April 30, 2008


I've been reading an interesting book about globalization, language and the French by Denis M. Provencher and came across a section that rang true. You see, each morning on my way to work, I pass this McDonalds. At first I felt really embarassed by it. I don't really know why I internalize or think that I have anything to do with it, but sometimes I take my nationality personally. So do they (the French, I mean).

Anyway, Provencher discusses the ongoing tension between France and the United States in the context of globalization and American hegemony. I feel this tension from time to time with my students when I teach. The other day, for example, one student was discussing television programs and said, "Well, TV is getting worse and worse the more you send your programs to us." The possessive pronoun 'your' was an interesting choice and I wasn't quite sure it fit. But I'm sure she just meant American programs, so fair enough.

All this tension started after WWII when America had its hands in numerous countries, in the rebuilding effort. Provencher points out that in France, General de Gaulle set up the Ministry of Culture (in 1959) in reaction to all of this, which was created to preserve and fortify French culture - to transmit it to the masses in France.
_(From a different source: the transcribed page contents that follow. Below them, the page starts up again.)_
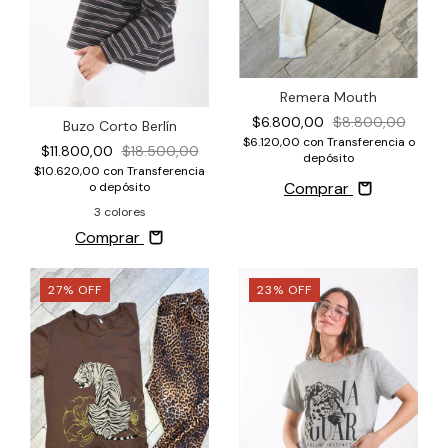
Remera Mouth
$6.800,00
$8.800,00
Buzo Corto Berlín
$6.120,00
con
Transferencia o
$11.800,00
$18.500,00
depósito
$10.620,00
con
Transferencia
Comprar
o depósito
3 colores
Comprar
27
%
OFF
23
%
OFF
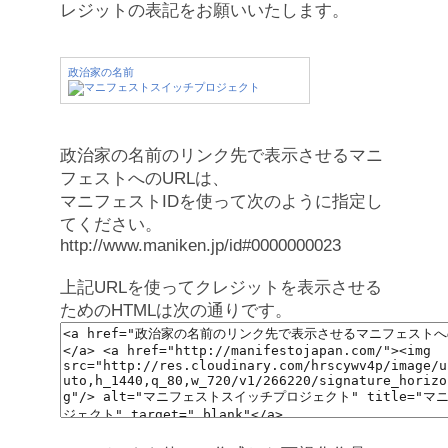
レジットの表記をお願いいたします。
政治家の名前
政治家の名前のリンク先で表示させるマニ
フェストへのURLは、
マニフェストIDを使って次のように指定し
てください。
http://www.maniken.jp/id#0000000023
上記URLを使ってクレジットを表示させる
ためのHTMLは次の通りです。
De Gaulle had a big part in preventing too much privatization in France; he nationalized gas, electric, coal, insurance companies, banks and airlines.

Back to McDonalds. Globalization is part and parcel of the 20th and 21st centuries - transnational companies are everywhere. But what is interesting, perhaps, and what is not so frequently noticed is the way particular cultures localize the process. Check out our little McDonalds above. They even serve the McCroque - the globalized version of le croque monsieur, the famous french ham and cheese sandwich. So, as Provencher insists, local Frenchness persists even through American hegemony - a process he calls "Glocalization." I love it.

1 comment:

Maria Petrova said...

ha! i love it. it must not be fun being blamed for every us-french trade agreement! but knowing you, sense must have come on gracefully. great concept — thank you for sharing.